Il governo di Israele, in particolare il Ministro per i rapporti con la Diaspora Chikli, promuove per il prossimo 27 gennaio – la seconda dopo quella del marzo 2025 – una Conferenza internazionale diretta a combattere l’antisemitismo. Decisione motivata dalla preoccupante recrudescenza recente di atteggiamenti ed atti violenti diretti contro individui ed istituzioni ebraiche in diversi paesi europei.

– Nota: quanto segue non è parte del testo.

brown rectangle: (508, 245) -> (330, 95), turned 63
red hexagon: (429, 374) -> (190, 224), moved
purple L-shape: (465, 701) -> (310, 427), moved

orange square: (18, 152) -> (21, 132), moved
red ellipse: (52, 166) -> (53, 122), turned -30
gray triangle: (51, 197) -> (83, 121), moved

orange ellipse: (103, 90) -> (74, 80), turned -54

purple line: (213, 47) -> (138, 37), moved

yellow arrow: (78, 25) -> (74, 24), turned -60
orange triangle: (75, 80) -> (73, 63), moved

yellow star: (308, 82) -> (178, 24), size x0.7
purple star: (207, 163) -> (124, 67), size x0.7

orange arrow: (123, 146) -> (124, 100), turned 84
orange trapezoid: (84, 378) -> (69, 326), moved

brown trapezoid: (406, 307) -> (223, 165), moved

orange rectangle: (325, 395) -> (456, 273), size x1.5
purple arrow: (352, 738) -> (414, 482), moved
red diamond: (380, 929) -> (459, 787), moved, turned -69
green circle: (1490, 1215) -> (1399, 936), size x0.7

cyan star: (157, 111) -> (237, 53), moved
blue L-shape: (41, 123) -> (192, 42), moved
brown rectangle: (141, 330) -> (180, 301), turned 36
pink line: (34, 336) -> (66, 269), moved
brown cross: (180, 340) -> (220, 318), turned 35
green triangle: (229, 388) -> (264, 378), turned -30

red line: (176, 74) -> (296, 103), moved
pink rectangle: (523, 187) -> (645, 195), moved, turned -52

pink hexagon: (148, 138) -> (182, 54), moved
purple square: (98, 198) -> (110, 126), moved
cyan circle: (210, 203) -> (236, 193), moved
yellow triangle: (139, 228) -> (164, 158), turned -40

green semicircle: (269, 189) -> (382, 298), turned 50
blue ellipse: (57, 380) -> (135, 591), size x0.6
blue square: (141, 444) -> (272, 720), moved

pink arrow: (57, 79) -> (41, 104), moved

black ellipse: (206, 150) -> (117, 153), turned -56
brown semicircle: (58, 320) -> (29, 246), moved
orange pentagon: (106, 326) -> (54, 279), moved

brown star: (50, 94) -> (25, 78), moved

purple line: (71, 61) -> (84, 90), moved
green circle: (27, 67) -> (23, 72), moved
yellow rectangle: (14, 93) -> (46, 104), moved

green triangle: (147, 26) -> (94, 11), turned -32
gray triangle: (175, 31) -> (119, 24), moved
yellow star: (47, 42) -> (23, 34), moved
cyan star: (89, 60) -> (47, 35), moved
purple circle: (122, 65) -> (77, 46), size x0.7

Leggiamo peraltro con sconcerto e fastidio che inviti di partecipazione a detta conferenza sono stati trasmessi a partiti nazionalisti e razzisti dell’estrema destra europea, da Fidesz ungherese a Vox spagnolo, al Rassemblement national francese, ai Democratici svedesi, dai nazionalisti fiamminghi al partito Legge e Giustizia polacco.
Da tempo Israele così come parte del mondo ebraico, in Europa ed altrove, si sono volti a ricercare la protezione di alleati impropri e opportunistici nella destra politica, in movimenti xenofobi o tra i cristiani integralisti, in nome del sostegno a Israele e della comune ostilità all’Islam. Tali atteggiamenti rischiano di provocare fratture profonde fra Israele e le comunità ebraiche in quei paesi, impegnate nel rispetto dei principi della democrazia, della tutela delle minoranze, dell’universalità dei diritti umani.
Sosteniamo coloro – individui ed istituzioni, anche del mondo ebraico – che hanno declinato l’invito a detta conferenza e chiediamo agli organizzatori di ritirare l’invito a coloro i cui partiti violano i principi di cui sopra.